Projects completed in 2009 include:
-- 4 million-gallon reservoir and pumping station
-- Final phase of the water treatment plant upgrade project
-- Reconstruction of Ranney Collector Well No. 5 to meet all regulatory requirements and further increase water capacity
-- Fourth Avenue rebuilt from Union Street to Columbia Center Boulevard
-- Hansen Park playground and restrooms
City council decisions investing in the construction and maintenance of our transportation network coupled with improvements to our water and waste water systems, have paid dividends and provide growth capacity for years to come.
-- Economic development: In 2009, the city council identified the Southridge area, where 60 percent of Kennewick's future growth is forecast, as the focus of future infrastructure needs. We were successful in securing $12.5 million in funding from the state for this project, through the Local Revitalization Financing program.
Completion of transportation and utility corridors from Highway 395 to Gage Boulevard, including construction of Steptoe and Hildebrand avenues, along with a street network west of 395 and a sports field complex, will set the stage for increased private investment. These improvements will assist KGH with infrastructure necessary for their new Southridge facility.
These infrastructure improvements will be completed without raising taxes.
-- Partnerships: Partnerships are crucial. The Port of Kennewick, Benton County and Kennewick General Hospital all stepped forward to partner with the city on the Southridge Revitalization Area and help secure the $12.5 million state LRF funds.
The fire administrations of Kennewick, Richland and Benton Fire Districts Nos. 1 and 4 have co-located in Kennewick. They have collaborated on fire station location, development of standardized specifications of equipment, auto aid for quicker response of units closest to the emergency and coordination of special operations teams.
Kennewick partnered with the Port of Kennewick on the walking path, public plaza and public art on Clover Island, where the port is making big improvements.
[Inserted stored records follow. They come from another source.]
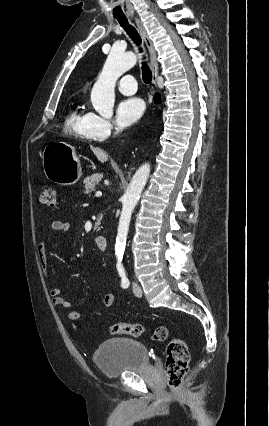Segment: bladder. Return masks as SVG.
I'll use <instances>...</instances> for the list:
<instances>
[{"mask_svg": "<svg viewBox=\"0 0 269 426\" xmlns=\"http://www.w3.org/2000/svg\"><path fill=\"white\" fill-rule=\"evenodd\" d=\"M93 362L107 377L136 371L149 365L146 347L139 341L113 337L101 343L93 353Z\"/></svg>", "mask_w": 269, "mask_h": 426, "instance_id": "1", "label": "bladder"}]
</instances>
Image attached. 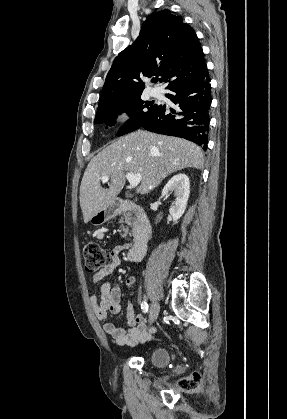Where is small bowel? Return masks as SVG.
Instances as JSON below:
<instances>
[{
  "mask_svg": "<svg viewBox=\"0 0 287 419\" xmlns=\"http://www.w3.org/2000/svg\"><path fill=\"white\" fill-rule=\"evenodd\" d=\"M129 248L128 244L116 246L111 252V261L108 265L96 272L92 277V283L99 285L100 298L95 294L90 297L95 315L103 324L104 331L118 345L134 346L138 342L149 338L148 327L145 317L142 314H136L132 300L128 301L126 307V317L129 328L124 329L117 327L114 323L108 321V313L119 314L121 311V290L118 284L102 282L109 275H112L120 264V254ZM126 286L130 289L131 294L135 285V278L130 276L125 281ZM152 328L150 331L153 332Z\"/></svg>",
  "mask_w": 287,
  "mask_h": 419,
  "instance_id": "small-bowel-1",
  "label": "small bowel"
}]
</instances>
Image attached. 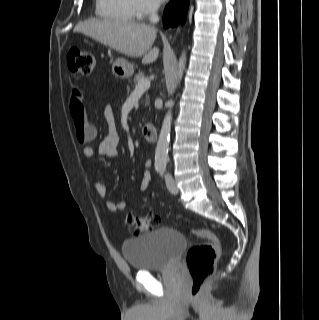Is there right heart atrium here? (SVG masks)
Returning <instances> with one entry per match:
<instances>
[{
  "label": "right heart atrium",
  "mask_w": 319,
  "mask_h": 320,
  "mask_svg": "<svg viewBox=\"0 0 319 320\" xmlns=\"http://www.w3.org/2000/svg\"><path fill=\"white\" fill-rule=\"evenodd\" d=\"M134 17L145 18L159 9V0H129Z\"/></svg>",
  "instance_id": "right-heart-atrium-1"
}]
</instances>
Kennewick and Richland are working jointly on master planning for the west end of Columbia Park and records management. The cities continue to look at additional areas for collaboration.
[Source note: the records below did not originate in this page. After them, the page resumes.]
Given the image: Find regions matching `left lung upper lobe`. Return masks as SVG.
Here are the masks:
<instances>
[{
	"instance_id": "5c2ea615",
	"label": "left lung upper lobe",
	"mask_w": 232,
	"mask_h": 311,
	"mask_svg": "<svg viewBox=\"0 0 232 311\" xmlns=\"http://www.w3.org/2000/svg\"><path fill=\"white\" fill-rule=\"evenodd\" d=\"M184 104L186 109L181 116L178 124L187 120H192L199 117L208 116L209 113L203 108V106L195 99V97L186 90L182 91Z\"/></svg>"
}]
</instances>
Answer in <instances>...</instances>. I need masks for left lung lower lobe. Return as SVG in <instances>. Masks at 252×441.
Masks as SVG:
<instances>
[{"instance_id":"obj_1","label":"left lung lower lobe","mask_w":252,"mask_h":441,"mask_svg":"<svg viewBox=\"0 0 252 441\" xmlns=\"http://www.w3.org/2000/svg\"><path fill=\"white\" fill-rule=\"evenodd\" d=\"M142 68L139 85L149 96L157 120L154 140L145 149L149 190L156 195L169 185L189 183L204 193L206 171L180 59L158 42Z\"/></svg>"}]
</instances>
-- Quality of life: The Windermere Theater is a wonderful enhancement to the Toyota Center. Completed just in time for the Kenny G concert, it provides a great experience for patrons of the arts.
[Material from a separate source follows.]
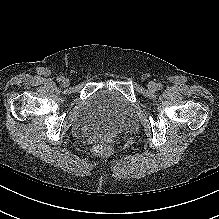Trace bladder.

During 2009, more than 500,000 people went through the doors at the Toyota Center and Three Rivers Convention Center, for such events as the girls state high school volleyball tournament, WSU Cougar basketball, Ron White, Heart, Larry the Cable Guy, Americans hockey, Fever football and much more.
A major factor in quality of life is safety. For the third straight year, Kennewick's crime rate was the lowest since 1994.
-- Kennewick 2000-09: Kennewick and the Tri-Cities have benefited from significant changes and accomplishments over the past decade. A brief list of some of those improvements includes:
-- Three Rivers Convention Center opened
-- Naming rights to the Coliseum secured by Toyota of Tri-Cities
-- Downtown Revitalization progress
-- Completion of the new police station
-- Columbia Park enhancements
-- Emergence of public art
-- Amazon.com opened
-- Columbia Center Boulevard at-grade railroad crossing
-- Veterans Memorial dedicated
Kennewick has come a long way in the past 10 years, and we will go even further in the next decade.